• **Aim of the exercise**:
For this exercise, reproduce the entries below exactly, but only from the line containing "εκμεταλλευτεί σε μεγαλύτερο βαθμό τα" through the line containing "Las reuniones serían", both included.

• **Records for the task**:
######

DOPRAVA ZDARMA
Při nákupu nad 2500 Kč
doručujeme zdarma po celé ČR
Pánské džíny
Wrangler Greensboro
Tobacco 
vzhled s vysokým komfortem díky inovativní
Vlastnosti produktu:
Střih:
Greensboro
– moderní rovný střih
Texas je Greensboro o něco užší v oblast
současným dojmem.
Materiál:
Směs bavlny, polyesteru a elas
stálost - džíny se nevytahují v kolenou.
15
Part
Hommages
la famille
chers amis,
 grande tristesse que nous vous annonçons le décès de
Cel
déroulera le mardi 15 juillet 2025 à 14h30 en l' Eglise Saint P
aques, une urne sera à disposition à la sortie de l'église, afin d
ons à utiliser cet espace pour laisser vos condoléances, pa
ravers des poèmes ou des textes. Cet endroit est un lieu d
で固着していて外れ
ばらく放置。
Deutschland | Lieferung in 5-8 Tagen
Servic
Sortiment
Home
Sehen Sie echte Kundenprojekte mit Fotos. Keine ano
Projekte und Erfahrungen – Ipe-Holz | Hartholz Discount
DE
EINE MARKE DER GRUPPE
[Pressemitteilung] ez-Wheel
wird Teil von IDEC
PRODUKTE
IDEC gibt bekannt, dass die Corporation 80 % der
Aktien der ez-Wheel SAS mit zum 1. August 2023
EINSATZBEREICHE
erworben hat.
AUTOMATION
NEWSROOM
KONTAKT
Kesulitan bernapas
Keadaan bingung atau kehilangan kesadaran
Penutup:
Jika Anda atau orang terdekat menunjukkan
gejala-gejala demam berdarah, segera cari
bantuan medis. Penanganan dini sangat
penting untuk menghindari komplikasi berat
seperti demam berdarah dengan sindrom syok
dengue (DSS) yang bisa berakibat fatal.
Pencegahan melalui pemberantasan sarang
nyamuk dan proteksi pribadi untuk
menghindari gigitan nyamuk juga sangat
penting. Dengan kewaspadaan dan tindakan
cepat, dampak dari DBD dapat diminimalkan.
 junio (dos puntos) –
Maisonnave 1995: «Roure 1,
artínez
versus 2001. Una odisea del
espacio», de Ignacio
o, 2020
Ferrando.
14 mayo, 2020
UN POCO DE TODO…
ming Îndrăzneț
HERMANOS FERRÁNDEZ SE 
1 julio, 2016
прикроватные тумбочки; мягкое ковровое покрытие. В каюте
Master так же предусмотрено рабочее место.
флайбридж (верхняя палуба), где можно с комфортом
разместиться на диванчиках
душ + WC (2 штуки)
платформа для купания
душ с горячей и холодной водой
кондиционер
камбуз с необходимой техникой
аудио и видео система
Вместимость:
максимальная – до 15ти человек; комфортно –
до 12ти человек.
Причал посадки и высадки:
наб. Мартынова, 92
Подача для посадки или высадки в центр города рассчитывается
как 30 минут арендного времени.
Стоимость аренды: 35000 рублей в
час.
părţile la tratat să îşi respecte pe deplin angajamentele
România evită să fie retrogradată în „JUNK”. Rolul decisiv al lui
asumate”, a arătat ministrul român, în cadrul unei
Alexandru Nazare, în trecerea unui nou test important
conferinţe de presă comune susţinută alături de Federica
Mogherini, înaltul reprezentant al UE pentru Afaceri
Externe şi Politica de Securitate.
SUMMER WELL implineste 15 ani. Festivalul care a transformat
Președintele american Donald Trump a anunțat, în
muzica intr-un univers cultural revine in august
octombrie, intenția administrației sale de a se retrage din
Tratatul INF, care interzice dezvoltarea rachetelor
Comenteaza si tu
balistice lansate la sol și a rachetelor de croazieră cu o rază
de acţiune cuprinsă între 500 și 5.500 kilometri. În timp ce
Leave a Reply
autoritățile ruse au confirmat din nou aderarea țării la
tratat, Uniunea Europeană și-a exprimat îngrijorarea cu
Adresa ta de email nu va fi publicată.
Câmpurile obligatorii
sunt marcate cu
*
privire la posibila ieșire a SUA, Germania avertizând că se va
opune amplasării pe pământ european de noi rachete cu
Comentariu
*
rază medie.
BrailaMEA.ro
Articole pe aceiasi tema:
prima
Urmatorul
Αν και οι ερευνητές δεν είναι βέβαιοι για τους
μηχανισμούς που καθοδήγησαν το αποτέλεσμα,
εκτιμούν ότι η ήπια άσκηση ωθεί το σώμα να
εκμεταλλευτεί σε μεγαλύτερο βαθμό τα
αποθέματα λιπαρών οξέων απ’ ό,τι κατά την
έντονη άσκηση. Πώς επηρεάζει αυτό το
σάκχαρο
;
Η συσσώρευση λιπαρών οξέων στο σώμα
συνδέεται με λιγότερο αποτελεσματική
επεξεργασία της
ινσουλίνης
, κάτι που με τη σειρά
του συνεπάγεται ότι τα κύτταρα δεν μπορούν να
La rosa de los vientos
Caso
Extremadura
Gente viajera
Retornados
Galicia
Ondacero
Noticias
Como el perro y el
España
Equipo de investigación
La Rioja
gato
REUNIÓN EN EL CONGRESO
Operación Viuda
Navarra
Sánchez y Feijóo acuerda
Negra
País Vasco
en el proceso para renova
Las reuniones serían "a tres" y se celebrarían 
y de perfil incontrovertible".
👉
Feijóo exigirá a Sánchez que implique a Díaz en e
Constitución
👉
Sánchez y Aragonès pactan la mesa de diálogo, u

######

• **Answer space**:
εκμεταλλευτεί σε μεγαλύτερο βαθμό τα
αποθέματα λιπαρών οξέων απ’ ό,τι κατά την
έντονη άσκηση. Πώς επηρεάζει αυτό το
σάκχαρο
;
Η συσσώρευση λιπαρών οξέων στο σώμα
συνδέεται με λιγότερο αποτελεσματική
επεξεργασία της
ινσουλίνης
, κάτι που με τη σειρά
του συνεπάγεται ότι τα κύτταρα δεν μπορούν να
La rosa de los vientos
Caso
Extremadura
Gente viajera
Retornados
Galicia
Ondacero
Noticias
Como el perro y el
España
Equipo de investigación
La Rioja
gato
REUNIÓN EN EL CONGRESO
Operación Viuda
Navarra
Sánchez y Feijóo acuerda
Negra
País Vasco
en el proceso para renova
Las reuniones serían "a tres" y se celebrarían 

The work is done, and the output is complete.